[Provided material — start]

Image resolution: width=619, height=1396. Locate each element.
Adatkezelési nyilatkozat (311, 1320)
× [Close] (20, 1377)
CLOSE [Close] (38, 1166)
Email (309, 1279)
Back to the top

[Provided material — finish]
[Provided material — start]

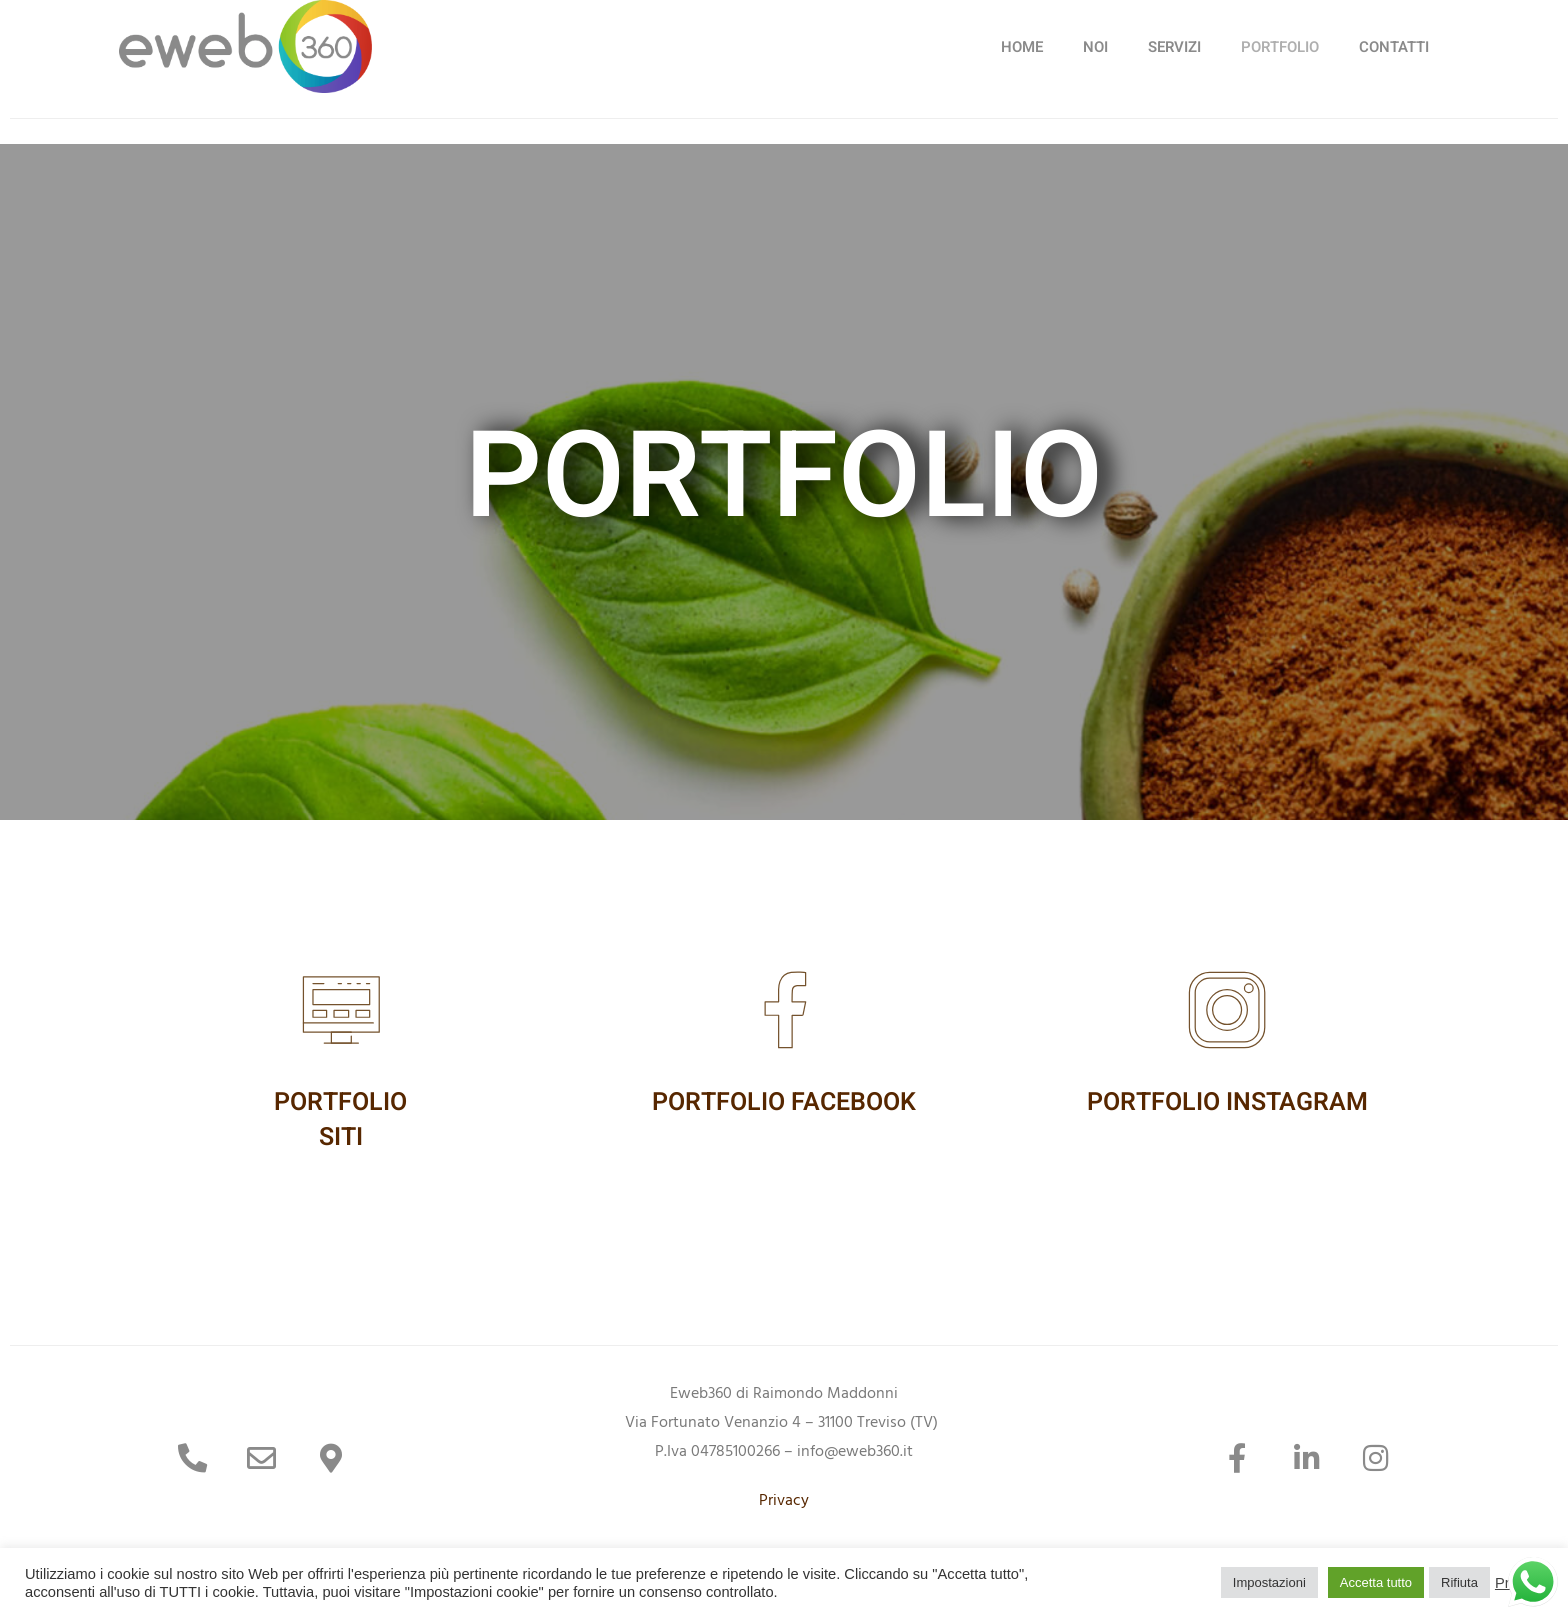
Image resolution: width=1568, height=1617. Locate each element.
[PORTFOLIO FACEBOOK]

[Provided material — finish]

* _Problem requirements_
Line count for the word "element": work out how many lines of the data above include it, and reply with that number alone.

* _Result below_
2